Maddog's HTML Primer for Real People

Chapter 6, Lesson 2

Ch 6, L 2 - Image File Formats

If you already know the difference between .GIF and .JPG image file formats, and when to use which, you can skip this lesson.

Before we move on to building HTML documents with images, we need to talk a little about image file formats. As we alluded earlier, all images will be stored in files separate from the HTML document. So the question naturally arises: "Can I use any image file for HTML?"

Alas, you cannot. As you may already know, there are scores of file formats for images used by computers. By "file format", we simply mean the method by which the image is stored in a file. Some methods store numbers representing the color and intensity of each pixel (screen dot), storing one unique set of numbers for each pixel. Such methods are called "lossless" because they store every teeny-weeny detail and nuance of the image, without "losing" anything. Such also methods usually produce relatively large files, even for relatively small pictures.

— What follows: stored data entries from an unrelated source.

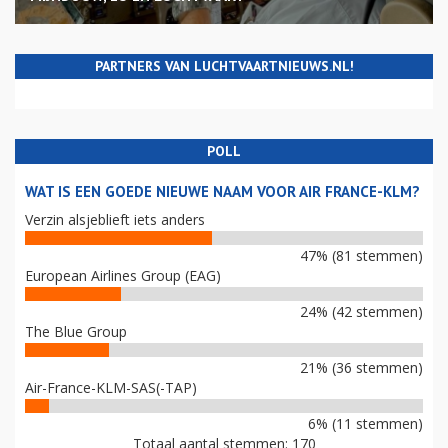
PARTNERS VAN LUCHTVAARTNIEUWS.NL!
POLL
WAT IS EEN GOEDE NIEUWE NAAM VOOR AIR FRANCE-KLM?
Verzin alsjeblieft iets anders
47% (81 stemmen)
European Airlines Group (EAG)
24% (42 stemmen)
The Blue Group
21% (36 stemmen)
Air-France-KLM-SAS(-TAP)
6% (11 stemmen)
Totaal aantal stemmen: 170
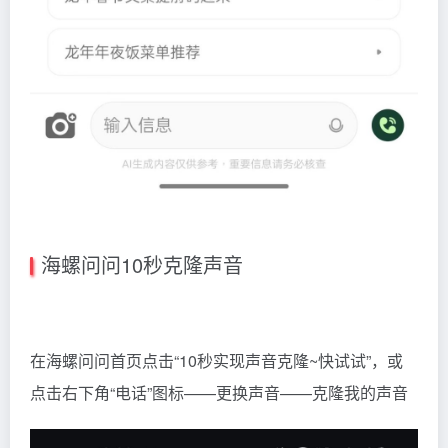
海螺问问10秒克隆声音
在海螺问问首页点击“10秒实现声音克隆~快试试”，或
点击右下角“电话”图标——更换声音——克隆我的声音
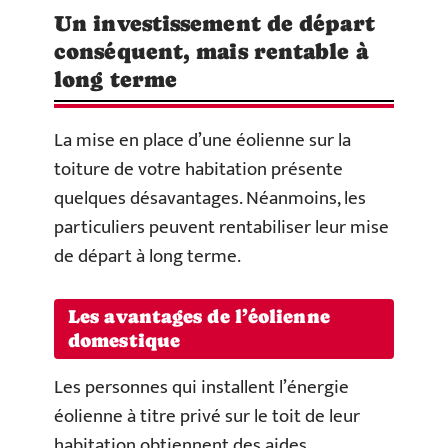
Un investissement de départ
conséquent, mais rentable à
long terme
La mise en place d’une éolienne sur la
toiture de votre habitation présente
quelques désavantages. Néanmoins, les
particuliers peuvent rentabiliser leur mise
de départ à long terme.
Les avantages de l’éolienne
domestique
Les personnes qui installent l’énergie
éolienne à titre privé sur le toit de leur
habitation obtiennent des aides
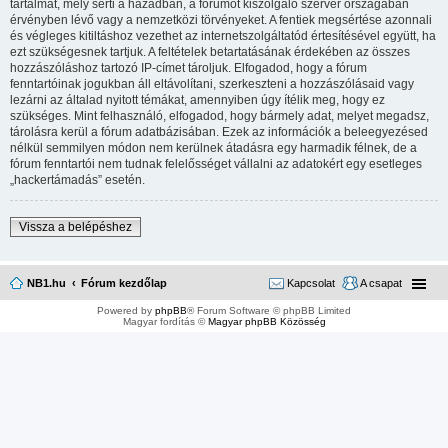
tartalmat, mely sérti a hazádban, a fórumot kiszolgáló szerver országában
érvényben lévő vagy a nemzetközi törvényeket. A fentiek megsértése azonnali
és végleges kitiltáshoz vezethet az internetszolgáltatód értesítésével együtt, ha
ezt szükségesnek tartjuk. A feltételek betartatásának érdekében az összes
hozzászóláshoz tartozó IP-címet tároljuk. Elfogadod, hogy a fórum
fenntartóinak jogukban áll eltávolítani, szerkeszteni a hozzászólásaid vagy
lezárni az általad nyitott témákat, amennyiben úgy ítélik meg, hogy ez
szükséges. Mint felhasználó, elfogadod, hogy bármely adat, melyet megadsz,
tárolásra kerül a fórum adatbázisában. Ezek az információk a beleegyezésed
nélkül semmilyen módon nem kerülnek átadásra egy harmadik félnek, de a
fórum fenntartói nem tudnak felelősséget vállalni az adatokért egy esetleges
„hackertámadás” esetén.
Vissza a belépéshez
NB1.hu
Fórum kezdőlap
Kapcsolat
A csapat
Powered by
phpBB
® Forum Software © phpBB Limited
Magyar fordítás ©
Magyar phpBB Közösség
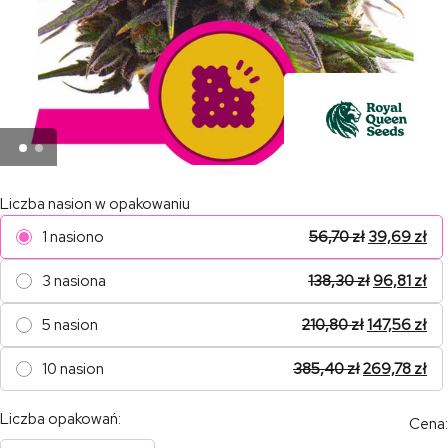
Liczba nasion w opakowaniu
1 nasiono
56,70
zł
39,69
zł
3 nasiona
138,30
zł
96,81
zł
5 nasion
210,80
zł
147,56
zł
10 nasion
385,40
zł
269,78
zł
Liczba opakowań:
Cena:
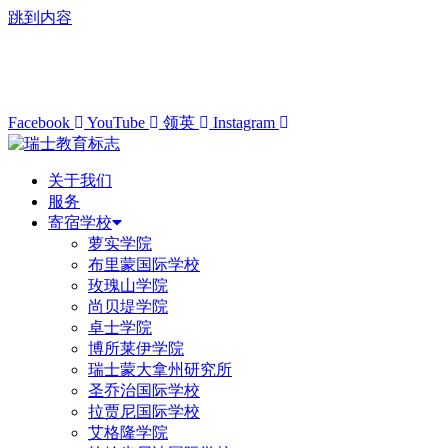
跳到内容
info@swisslearning.com
+41 22 723 2000
Facebook
YouTube
领英
Instagram
关于我们
服务
寄宿学校
萝实学院
布里蒙国际学校
玫瑰山学院
尚贝堤学院
卓士学院
博所莱伊学院
瑞士蒙大拿州研究所
圣乔治国际学校
拉贾尼国际学校
艾格隆学院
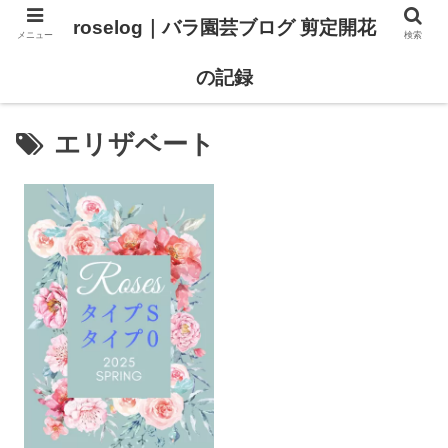
roselog｜バラ園芸ブログ 剪定開花
メニュー
検索
【バラ タイプ0 新品種紹介】
【バラ苗 ランキング】
の記録
エリザベート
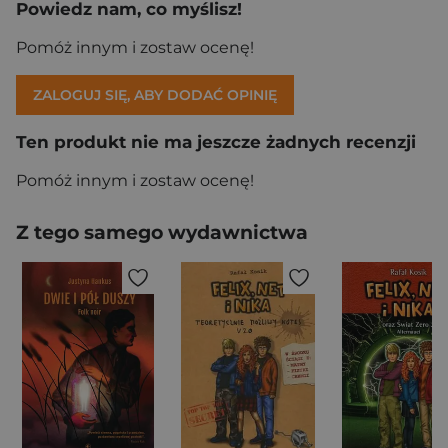
Powiedz nam, co myślisz!
Pomóż innym i zostaw ocenę!
ZALOGUJ SIĘ, ABY DODAĆ OPINIĘ
Ten produkt nie ma jeszcze żadnych recenzji
Pomóż innym i zostaw ocenę!
Z tego samego wydawnictwa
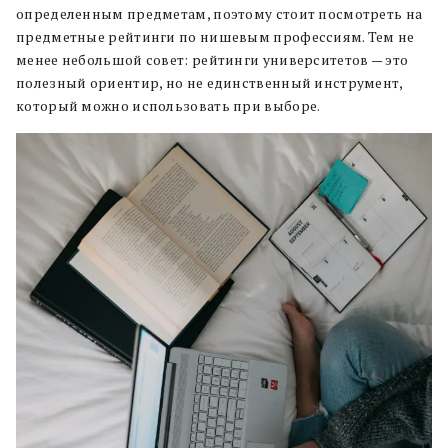
определенным предметам, поэтому стоит посмотреть на
предметные рейтинги по нишевым профессиям. Тем не
менее небольшой совет: рейтинги университетов — это
полезный ориентир, но не единственный инструмент,
который можно использовать при выборе.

Some methods store the same "lossless" information, but embellish the method by performing "data compression", which serves to make the file not quite so large. And some methods perform "image compression", which means they "approximate" the image by some very, very oh-so-clever means beyond the understanding (or at least the caring) of real people. Methods that use "image compression" are often "lossy", which means that some information about the image is "lost". Lossy methods produce a different image than the original, but if done correctly, the average viewer will never know the difference. Methods that use image compression can produce good images with files 1/5 to 1/10 the size of a lossless, uncompressed image file.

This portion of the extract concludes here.